(Collected data)
=== Begin Enclosure ===
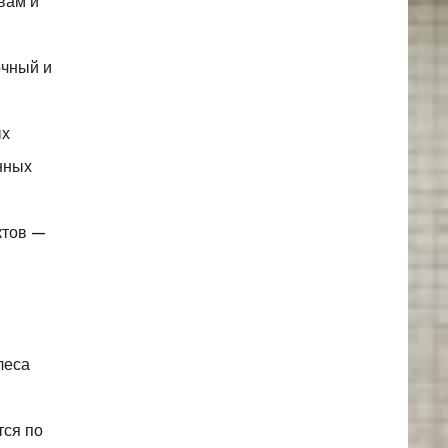
вам и
очный и
ых
нных
ктов —
леса
тся по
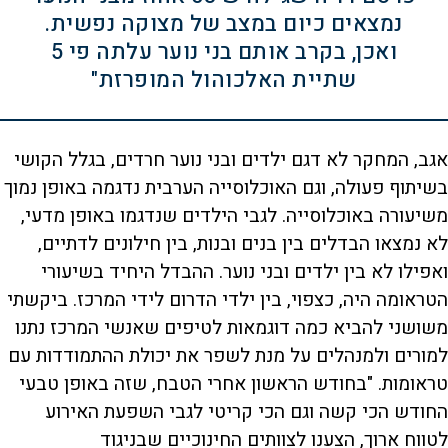
נמצאים כיום במצב של מצוקה נפשית.
ואכן, בקרב אותם בני נוער עלתה פי 5
שתיית האלכוהול המופרזת"
אגב, המחקר לא דגם ילדים ובני נוער חרדים, בגלל הקושי
בשיתוף פעולה, וגם האוכלוסייה הערבית נדגמה באופן נמוך
משיעורה באוכלוסייה. לגבי הילדים שנדגמו באופן מדעי,
לא נמצאו הבדלים בין בנים ובנות, בין חילונים לדתיים,
ואפילו לא בין ילדים ובני נוער. ההבדל היחיד בשיעורי
הטראומה היה, כצפוי, בין ילדי הדרום לידי המרכז. ביקשתי
משושני להביא כמה דוגמאות לטיפים שאנשי המרכז נתנו
למורים ולמנהלים על מנת לשפר את יכולת ההתמודדות עם
טראומות. "בחודש הראשון אחרי הטבח, שזה באופן טבעי
החודש הכי קשה וגם הכי קריטי לגבי השפעת האירוע
לטווח ארוך, הצענו לצוותים החינוכיים שבניגוד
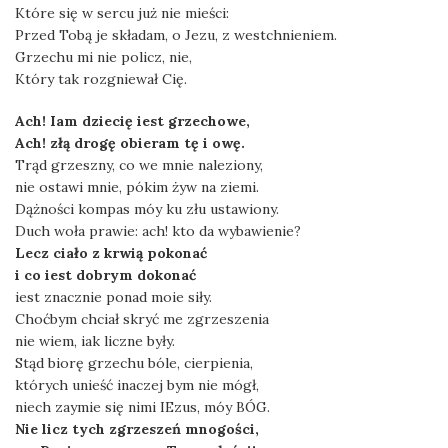
Które się w sercu już nie mieści:
Przed Tobą je składam, o Jezu, z westchnieniem.
Grzechu mi nie policz, nie,
Który tak rozgniewał Cię.
Ach! Iam dziecię iest grzechowe,
Ach! złą drogę obieram tę i owę.
Trąd grzeszny, co we mnie naleziony,
nie ostawi mnie, pókim żyw na ziemi.
Dążności kompas móy ku złu ustawiony.
Duch woła prawie: ach! kto da wybawienie?
Lecz ciało z krwią pokonać
i co iest dobrym dokonać
iest znacznie ponad moie siły.
Choćbym chciał skryć me zgrzeszenia
nie wiem, iak liczne były.
Stąd biorę grzechu bóle, cierpienia,
których unieść inaczej bym nie mógł,
niech zaymie się nimi IEzus, móy BÓG.
Nie licz tych zgrzeszeń mnogości,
=== End Enclosure ===
_Exercise description_: How many lines in the entries above include the string "לגבי"? Give only the number.

_Response to the task_: 2